Detroit, Demographics and Detonation

Detroit’s fate is best summed up by the phrase “Demographics is destiny.”

Take a look at the following chart on Detroit’s population growth since 1840. The golden age of the U.S. car manufacturing industry (1930-1980) maintained Detroit’s population consistently above 1.5 million.

LFT_Detroit_081513

Fifty years is more than enough time for at least two generations to become conditioned to expect certain outcomes based on past experiences. The social mood is one of “That’s the way it has been and that’s the way it will stay.”

However, the world is not a still photo, trapped in time forever. It is a moving picture and continually changing.
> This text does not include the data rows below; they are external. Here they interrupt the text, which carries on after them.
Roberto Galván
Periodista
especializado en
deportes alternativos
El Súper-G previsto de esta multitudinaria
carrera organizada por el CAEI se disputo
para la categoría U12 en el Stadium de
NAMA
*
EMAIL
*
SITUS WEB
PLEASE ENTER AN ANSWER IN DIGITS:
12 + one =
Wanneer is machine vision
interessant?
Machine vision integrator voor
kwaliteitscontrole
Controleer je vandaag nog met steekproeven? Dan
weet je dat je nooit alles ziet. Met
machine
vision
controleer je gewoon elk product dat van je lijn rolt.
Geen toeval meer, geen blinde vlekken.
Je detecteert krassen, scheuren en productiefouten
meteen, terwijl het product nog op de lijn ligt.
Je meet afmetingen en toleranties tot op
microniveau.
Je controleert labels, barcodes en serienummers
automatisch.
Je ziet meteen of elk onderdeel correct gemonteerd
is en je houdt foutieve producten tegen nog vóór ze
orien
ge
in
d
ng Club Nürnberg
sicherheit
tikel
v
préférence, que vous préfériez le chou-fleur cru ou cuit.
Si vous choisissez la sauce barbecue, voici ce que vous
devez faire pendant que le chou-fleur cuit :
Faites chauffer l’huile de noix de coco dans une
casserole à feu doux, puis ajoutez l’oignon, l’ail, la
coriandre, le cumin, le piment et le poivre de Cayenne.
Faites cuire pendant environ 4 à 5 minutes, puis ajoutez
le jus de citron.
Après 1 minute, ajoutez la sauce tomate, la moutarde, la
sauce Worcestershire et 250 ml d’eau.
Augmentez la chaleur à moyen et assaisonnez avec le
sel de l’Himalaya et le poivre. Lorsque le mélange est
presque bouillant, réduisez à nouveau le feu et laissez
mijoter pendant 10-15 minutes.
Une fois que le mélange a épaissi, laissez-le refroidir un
Over a 50-year period, there were a number of significant changes — higher oil prices; higher wage demands; increased competition from Japan; and growing demand for smaller, fuel-efficient cars.

As these factors began to bite from 1980 onward, Detroit’s population went into decline.

It has taken 30 years for this exodus to bankrupt the city.

Government largesse (promises of private pensions, etc.) reign supreme during the good times. Everyone wants a share of the spoils. The promises can be made and kept provided the pyramid of society A) remains roughly the same size and B) remains a pyramid — larger base, smaller apex.

This is Detroit’s problem — the promises made in the boom times cannot be funded in the bust. There are simply not enough people left to extract sufficient tax revenues from.

Detroit is a slightly extreme example of the demographic issues confronting the rest of the developed world.

For the past 60 years — again, a sufficiently long enough time for two or more generations to become conditioned to thinking it will always be this way — the baby boom generation has been making its imprint on the global economy.

Rob Arnott from Research Affiliates estimates that over this six-decade period, the global economy “enjoyed a demographic tail wind which we can quantify. It was worth about 1% per year, meaning that if we think of 3% growth as normal, it’s really 2% growth plus a demographic tail wind of 1%.”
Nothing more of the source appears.